A couple of factors could ease the pain. Much of the company’s profit comes from core products that sell year after year—polo shirts, the flag sweater, cable sweaters. If they don’t sell this year, they can be packed up and sold next year. “It’s not a trend brand,” says Kathy Gersch. “It’s not Prada. That’s an advantage.” At least as important, RL Corp. has “a very strong balance sheet with negligible long-term debt,” notes Murphy. No analyst seems to doubt that it will weather this crisis and come out of it stronger than most competitors.
But the immediacy of the crisis shouldn’t obscure the larger, longer-term challenges to the brand. While it has been rescued from the remainder bins at T.J. Maxx, the hard fact is that it still isn’t what it once was. Consider the brand valuation rankings published annually by three marketing firms, Interbrand, Kantar, and Brand Finance.
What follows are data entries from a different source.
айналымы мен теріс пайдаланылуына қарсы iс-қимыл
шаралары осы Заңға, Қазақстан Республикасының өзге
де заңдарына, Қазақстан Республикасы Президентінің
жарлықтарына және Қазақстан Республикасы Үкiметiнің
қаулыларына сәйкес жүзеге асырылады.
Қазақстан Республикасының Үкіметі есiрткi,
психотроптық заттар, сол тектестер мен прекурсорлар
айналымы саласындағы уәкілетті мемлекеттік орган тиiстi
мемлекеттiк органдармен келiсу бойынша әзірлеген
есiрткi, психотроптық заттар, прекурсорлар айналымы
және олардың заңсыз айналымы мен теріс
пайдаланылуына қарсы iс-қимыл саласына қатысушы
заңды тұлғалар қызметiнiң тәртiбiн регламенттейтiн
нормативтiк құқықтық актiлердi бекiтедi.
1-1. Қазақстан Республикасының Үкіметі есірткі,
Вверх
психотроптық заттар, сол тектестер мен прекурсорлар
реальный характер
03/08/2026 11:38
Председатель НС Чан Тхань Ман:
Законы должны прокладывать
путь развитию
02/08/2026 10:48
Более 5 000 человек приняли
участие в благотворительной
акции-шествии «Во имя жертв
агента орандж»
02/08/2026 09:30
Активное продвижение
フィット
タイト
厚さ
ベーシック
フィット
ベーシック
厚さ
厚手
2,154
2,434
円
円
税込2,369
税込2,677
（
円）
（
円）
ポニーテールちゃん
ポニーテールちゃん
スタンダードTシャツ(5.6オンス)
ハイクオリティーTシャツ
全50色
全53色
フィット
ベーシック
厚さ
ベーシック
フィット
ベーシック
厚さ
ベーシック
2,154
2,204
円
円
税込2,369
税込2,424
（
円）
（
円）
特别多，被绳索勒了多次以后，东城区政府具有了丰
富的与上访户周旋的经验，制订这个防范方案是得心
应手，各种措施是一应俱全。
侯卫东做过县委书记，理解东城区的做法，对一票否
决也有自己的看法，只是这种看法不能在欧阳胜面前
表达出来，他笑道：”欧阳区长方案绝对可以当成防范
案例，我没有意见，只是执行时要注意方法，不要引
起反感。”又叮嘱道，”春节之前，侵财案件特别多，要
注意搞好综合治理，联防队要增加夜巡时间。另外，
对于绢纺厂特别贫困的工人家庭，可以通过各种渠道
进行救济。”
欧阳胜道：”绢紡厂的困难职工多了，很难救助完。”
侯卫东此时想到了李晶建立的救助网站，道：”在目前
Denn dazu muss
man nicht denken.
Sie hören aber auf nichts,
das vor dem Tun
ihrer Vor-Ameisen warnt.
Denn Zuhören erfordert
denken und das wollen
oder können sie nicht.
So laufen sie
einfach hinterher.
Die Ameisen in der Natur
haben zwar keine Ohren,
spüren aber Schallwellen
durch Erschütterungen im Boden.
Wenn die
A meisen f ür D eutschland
Using different methodologies, they all show exactly the same trend over the past decade: The value of “Ralph Lauren” peaked in 2014 and then plunged; it’s still nowhere near that peak.
A look further back shows greater deterioration. U.S. adults today see “Ralph Lauren” as less “high quality,” “worth more,” and “distinctive” than they did in 2005, says BAV Group, a brand research and evaluation firm that’s part of the advertising giant WPP. The firm’s surveys show that in the eyes of consumers, the brand is 28% less differentiated and 43% less relevant than it was then.
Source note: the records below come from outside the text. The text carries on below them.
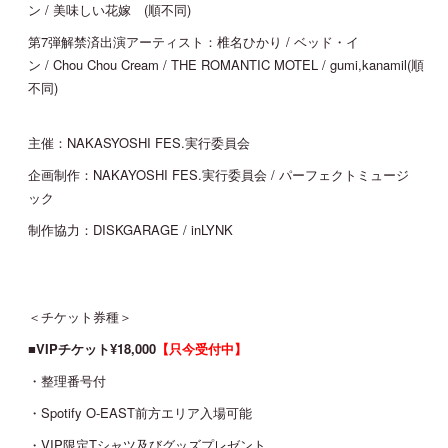
ン / 美味しい花嫁 (順不同)
第7弾解禁済出演アーティスト：椎名ひかり / ベッド・イ
ン / Chou Chou Cream / THE ROMANTIC MOTEL / gumi,kanamil(順
不同)
主催：NAKASYOSHI FES.実行委員会
企画制作：NAKAYOSHI FES.実行委員会 / パーフェクトミュージ
ック
制作協力：DISKGARAGE / inLYNK
＜チケット券種＞
■VIPチケット¥18,000
【只今受付中】
・整理番号付
・Spotify O-EAST前方エリア入場可能
・VIP限定Tシャツ及びグッズプレゼント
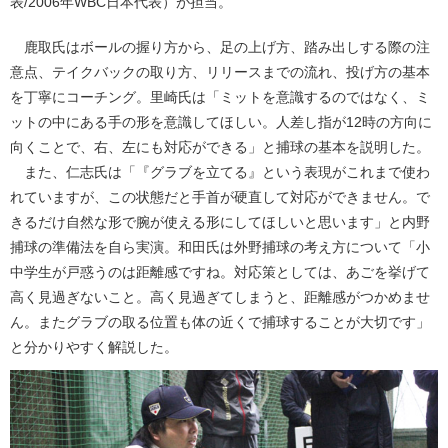
表/2006年WBC日本代表）が担当。
鹿取氏はボールの握り方から、足の上げ方、踏み出しする際の注
意点、テイクバックの取り方、リリースまでの流れ、投げ方の基本
を丁寧にコーチング。里崎氏は「ミットを意識するのではなく、ミ
ットの中にある手の形を意識してほしい。人差し指が12時の方向に
向くことで、右、左にも対応ができる」と捕球の基本を説明した。
また、仁志氏は「『グラブを立てる』という表現がこれまで使わ
れていますが、この状態だと手首が硬直して対応ができません。で
きるだけ自然な形で腕が使える形にしてほしいと思います」と内野
捕球の準備法を自ら実演。和田氏は外野捕球の考え方について「小
中学生が戸惑うのは距離感ですね。対応策としては、あごを挙げて
高く見過ぎないこと。高く見過ぎてしまうと、距離感がつかめませ
ん。またグラブの取る位置も体の近くで捕球することが大切です」
と分かりやすく解説した。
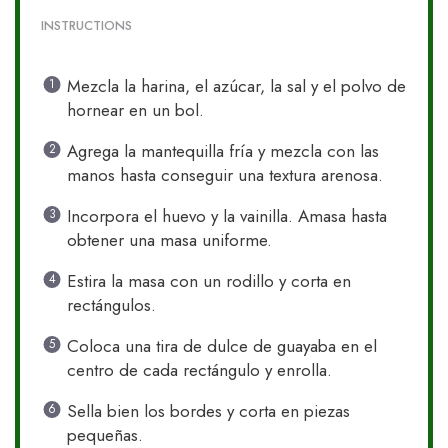
INSTRUCTIONS
Mezcla la harina, el azúcar, la sal y el polvo de
hornear en un bol.
Agrega la mantequilla fría y mezcla con las
manos hasta conseguir una textura arenosa.
Incorpora el huevo y la vainilla. Amasa hasta
obtener una masa uniforme.
Estira la masa con un rodillo y corta en
rectángulos.
Coloca una tira de dulce de guayaba en el
centro de cada rectángulo y enrolla.
Sella bien los bordes y corta en piezas
pequeñas.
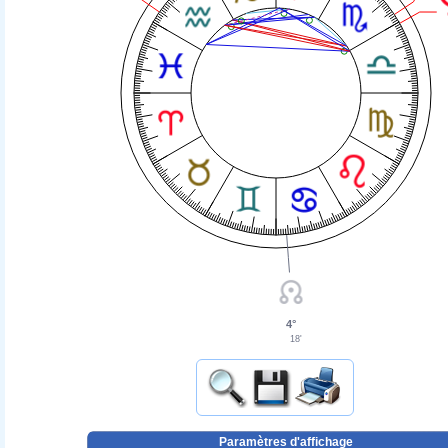
4°
18'
Paramètres d'affichage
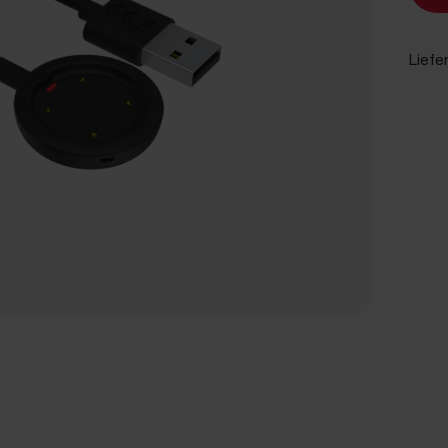
Liefe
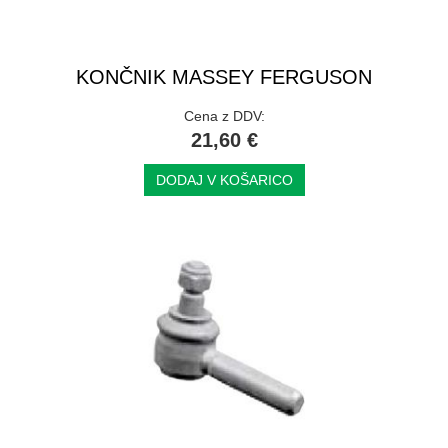
KONČNIK MASSEY FERGUSON
Cena z DDV:
21,60 €
DODAJ V KOŠARICO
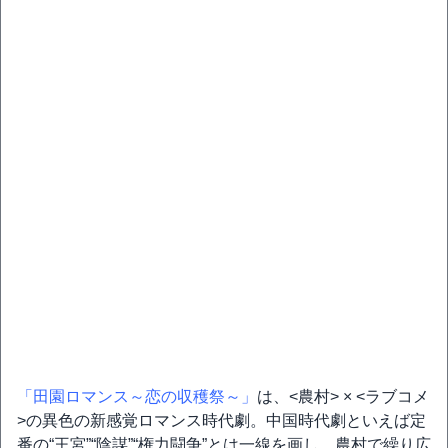
「田園ロマンス～恋の収穫祭～」
は、<農村> × <ラブコメ
>の異色の新感覚ロマンス時代劇。中国時代劇といえば定
番の“王宮”“陰謀”“権力闘争”とは一線を画し、農村で繰り広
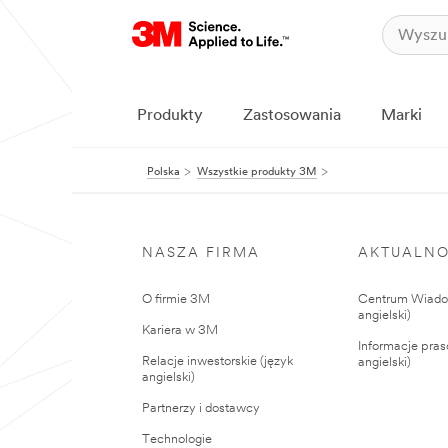
Produkty
Zastosowania
Marki
Polska
Wszystkie produkty 3M
NASZA FIRMA
AKTUALNO
O firmie 3M
Centrum Wiadom
angielski)
Kariera w 3M
Informacje pras
Relacje inwestorskie (język
angielski)
angielski)
Partnerzy i dostawcy
Technologie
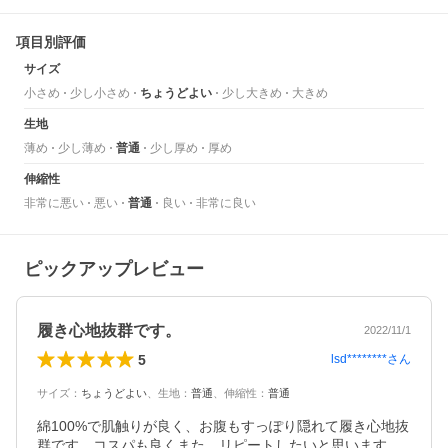
項目別評価
サイズ
小さめ
少し小さめ
ちょうどよい
少し大きめ
大きめ
生地
薄め
少し薄め
普通
少し厚め
厚め
伸縮性
非常に悪い
悪い
普通
良い
非常に良い
ピックアップレビュー
履き心地抜群です。
2022/11/1
5
lsd********
さん
サイズ
：
ちょうどよい
、
生地
：
普通
、
伸縮性
：
普通
綿100%で肌触りが良く、お腹もすっぽり隠れて履き心地抜
群です。コスパも良くまた、リピートしたいと思います。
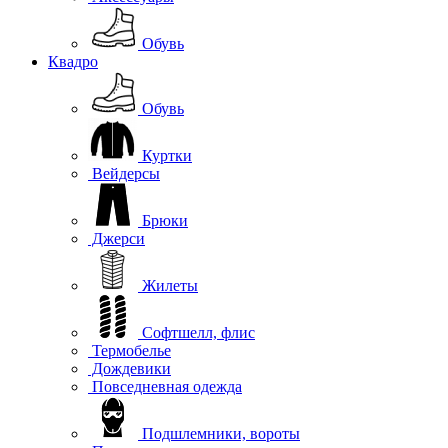
Обувь
Квадро
Обувь
Куртки
Вейдерсы
Брюки
Джерси
Жилеты
Софтшелл, флис
Термобелье
Дождевики
Повседневная одежда
Подшлемники, вороты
Looking back still further, an unorthodox measure of cultural influence shows the brand’s rise and decline. When Lauren started out in 1967, “Lauren” ranked No. 242 among names for girls born that year, according to the Social Security Administration. In 1989, after he had appeared on the cover of Time and was running multipage magazine ads filled with lavish photos portraying his alternative worlds, it ranked No. 9. In 2018, the most recent year for which information is available, the name ranked No. 171.
The issue of the company’s future raises the matter of Lauren himself. “The question of succession has been hovering over the company for at least a decade,” says Farah. “My guess is he will continue to work as long as he’s healthy, and he’s a very healthy man. I envision him being the leader for a very long time.” Others who know him agree that it’s inconceivable he would ever leave the business by choice. “Ralph, retire?” says Alan Flusser, a fellow menswear designer, longtime acquaintance, and author of a recent biography of Lauren. “What would he do for relaxation? He’d do exactly what he’s doing now.”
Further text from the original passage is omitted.